_Goal of the exercise_
Lines in the data below that contain the word "manual" are to be copied.

(Document layout analysis data)
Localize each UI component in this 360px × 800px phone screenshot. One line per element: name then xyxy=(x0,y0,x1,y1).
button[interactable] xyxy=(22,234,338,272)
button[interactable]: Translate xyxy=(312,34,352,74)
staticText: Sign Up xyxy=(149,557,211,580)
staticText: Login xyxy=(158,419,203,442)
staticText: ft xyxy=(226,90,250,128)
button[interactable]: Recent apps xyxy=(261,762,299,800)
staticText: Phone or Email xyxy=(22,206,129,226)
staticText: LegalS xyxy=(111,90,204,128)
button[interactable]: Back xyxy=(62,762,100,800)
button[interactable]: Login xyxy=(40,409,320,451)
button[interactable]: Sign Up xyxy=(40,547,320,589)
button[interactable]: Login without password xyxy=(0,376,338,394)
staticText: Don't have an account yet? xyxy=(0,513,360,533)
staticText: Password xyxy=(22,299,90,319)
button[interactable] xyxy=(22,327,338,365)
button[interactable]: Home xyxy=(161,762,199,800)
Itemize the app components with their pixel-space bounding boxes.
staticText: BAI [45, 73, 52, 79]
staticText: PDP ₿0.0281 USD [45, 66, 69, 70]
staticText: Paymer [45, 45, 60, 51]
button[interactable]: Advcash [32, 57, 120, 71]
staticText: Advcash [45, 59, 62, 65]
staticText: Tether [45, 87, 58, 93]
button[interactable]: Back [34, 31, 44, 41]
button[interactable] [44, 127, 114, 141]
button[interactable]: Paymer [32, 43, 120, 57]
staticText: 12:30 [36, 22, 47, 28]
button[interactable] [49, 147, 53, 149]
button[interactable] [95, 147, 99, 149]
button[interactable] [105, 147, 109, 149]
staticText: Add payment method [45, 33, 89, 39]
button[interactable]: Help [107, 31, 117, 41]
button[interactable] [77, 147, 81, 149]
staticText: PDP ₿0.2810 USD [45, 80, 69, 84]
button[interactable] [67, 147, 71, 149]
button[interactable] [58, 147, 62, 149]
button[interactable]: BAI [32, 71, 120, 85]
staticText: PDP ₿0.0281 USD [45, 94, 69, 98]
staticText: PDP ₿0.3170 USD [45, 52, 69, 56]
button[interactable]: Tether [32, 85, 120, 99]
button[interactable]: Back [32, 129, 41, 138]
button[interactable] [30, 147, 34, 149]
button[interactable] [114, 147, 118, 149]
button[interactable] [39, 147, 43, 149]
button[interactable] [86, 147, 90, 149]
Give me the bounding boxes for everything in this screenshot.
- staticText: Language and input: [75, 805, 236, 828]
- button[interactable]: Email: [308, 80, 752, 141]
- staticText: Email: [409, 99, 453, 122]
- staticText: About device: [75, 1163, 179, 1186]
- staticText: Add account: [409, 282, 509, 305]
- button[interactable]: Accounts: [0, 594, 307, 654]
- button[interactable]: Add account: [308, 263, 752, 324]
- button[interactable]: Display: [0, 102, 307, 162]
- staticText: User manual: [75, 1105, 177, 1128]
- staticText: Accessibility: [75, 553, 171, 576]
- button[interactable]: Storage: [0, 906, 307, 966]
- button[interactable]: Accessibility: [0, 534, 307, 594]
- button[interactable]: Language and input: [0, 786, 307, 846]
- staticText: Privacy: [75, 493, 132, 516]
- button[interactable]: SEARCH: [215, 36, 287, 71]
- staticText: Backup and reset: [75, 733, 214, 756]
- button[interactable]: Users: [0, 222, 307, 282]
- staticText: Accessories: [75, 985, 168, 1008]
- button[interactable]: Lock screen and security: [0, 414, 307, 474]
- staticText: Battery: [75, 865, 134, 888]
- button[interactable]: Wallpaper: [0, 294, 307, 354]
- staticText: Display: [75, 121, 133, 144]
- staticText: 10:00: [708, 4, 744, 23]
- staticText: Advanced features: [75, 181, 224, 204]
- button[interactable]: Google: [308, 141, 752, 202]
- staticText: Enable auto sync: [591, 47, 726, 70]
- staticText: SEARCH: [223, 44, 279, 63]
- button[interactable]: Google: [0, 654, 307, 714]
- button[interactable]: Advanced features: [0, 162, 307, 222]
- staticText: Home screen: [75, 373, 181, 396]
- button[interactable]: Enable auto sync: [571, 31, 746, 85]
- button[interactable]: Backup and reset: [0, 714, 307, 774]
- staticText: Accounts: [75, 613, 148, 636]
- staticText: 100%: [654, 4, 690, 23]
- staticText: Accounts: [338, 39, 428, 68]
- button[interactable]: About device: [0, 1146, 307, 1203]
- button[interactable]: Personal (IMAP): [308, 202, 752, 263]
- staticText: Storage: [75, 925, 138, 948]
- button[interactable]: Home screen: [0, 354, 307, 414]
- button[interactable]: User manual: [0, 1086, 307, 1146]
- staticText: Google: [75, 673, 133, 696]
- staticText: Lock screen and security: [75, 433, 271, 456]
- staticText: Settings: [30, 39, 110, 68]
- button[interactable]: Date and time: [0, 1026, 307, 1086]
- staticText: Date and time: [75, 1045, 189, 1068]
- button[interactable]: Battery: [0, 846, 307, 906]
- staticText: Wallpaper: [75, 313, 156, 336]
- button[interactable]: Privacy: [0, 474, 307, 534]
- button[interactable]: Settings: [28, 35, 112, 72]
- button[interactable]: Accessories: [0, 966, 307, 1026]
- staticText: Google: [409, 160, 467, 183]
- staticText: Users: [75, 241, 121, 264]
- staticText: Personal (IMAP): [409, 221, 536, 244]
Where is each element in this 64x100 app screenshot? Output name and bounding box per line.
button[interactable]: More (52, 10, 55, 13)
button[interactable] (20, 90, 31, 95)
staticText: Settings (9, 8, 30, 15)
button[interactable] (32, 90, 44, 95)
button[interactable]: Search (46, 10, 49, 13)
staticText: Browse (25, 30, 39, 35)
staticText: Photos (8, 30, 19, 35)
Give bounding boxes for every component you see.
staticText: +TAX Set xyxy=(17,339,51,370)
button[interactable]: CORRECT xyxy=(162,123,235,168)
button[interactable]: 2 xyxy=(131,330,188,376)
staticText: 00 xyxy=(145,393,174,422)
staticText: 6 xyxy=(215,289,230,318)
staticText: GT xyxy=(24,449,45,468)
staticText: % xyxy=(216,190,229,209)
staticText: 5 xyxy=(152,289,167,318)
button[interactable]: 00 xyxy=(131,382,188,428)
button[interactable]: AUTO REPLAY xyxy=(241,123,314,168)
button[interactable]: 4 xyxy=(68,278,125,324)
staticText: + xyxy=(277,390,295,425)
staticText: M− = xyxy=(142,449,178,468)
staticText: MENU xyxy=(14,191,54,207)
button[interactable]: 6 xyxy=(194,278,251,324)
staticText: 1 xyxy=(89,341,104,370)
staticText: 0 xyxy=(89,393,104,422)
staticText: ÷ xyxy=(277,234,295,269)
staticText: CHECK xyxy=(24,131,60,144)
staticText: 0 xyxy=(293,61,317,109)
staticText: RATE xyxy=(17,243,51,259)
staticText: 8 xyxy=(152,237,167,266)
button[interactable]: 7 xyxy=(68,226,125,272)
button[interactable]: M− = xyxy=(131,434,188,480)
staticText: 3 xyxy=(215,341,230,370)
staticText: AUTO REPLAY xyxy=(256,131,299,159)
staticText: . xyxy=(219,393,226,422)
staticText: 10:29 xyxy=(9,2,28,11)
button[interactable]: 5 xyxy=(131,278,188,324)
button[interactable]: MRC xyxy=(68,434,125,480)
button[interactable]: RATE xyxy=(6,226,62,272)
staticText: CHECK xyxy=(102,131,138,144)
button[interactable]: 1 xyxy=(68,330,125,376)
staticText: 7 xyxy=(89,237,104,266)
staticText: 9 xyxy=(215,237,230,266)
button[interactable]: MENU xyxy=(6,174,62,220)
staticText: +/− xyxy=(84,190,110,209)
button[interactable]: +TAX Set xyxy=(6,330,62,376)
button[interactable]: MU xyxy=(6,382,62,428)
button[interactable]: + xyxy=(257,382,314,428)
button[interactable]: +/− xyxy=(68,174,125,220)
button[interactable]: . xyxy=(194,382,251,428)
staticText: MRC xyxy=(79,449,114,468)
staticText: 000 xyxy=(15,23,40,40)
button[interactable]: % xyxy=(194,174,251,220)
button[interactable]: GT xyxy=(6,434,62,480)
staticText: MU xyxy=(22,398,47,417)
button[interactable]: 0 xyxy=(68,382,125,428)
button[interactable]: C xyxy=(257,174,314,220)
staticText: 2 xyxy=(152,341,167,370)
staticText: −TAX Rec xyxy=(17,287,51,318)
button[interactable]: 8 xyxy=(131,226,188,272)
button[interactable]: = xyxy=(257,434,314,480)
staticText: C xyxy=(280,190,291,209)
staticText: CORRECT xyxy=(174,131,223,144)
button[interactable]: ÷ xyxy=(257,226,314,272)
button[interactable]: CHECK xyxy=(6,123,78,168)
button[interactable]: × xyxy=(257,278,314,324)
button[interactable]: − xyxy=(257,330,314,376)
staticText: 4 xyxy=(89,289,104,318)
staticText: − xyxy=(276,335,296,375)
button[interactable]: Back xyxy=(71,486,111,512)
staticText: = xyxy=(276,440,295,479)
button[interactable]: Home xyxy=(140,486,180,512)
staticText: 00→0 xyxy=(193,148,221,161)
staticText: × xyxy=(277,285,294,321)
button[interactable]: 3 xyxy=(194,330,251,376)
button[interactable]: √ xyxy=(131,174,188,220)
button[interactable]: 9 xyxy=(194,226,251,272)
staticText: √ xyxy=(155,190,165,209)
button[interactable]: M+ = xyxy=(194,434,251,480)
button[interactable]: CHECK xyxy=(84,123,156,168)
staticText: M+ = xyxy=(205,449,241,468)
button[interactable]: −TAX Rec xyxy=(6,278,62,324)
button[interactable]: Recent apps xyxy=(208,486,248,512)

_Final answer_
- staticText: User manual: [75, 1105, 177, 1128]
- button[interactable]: User manual: [0, 1086, 307, 1146]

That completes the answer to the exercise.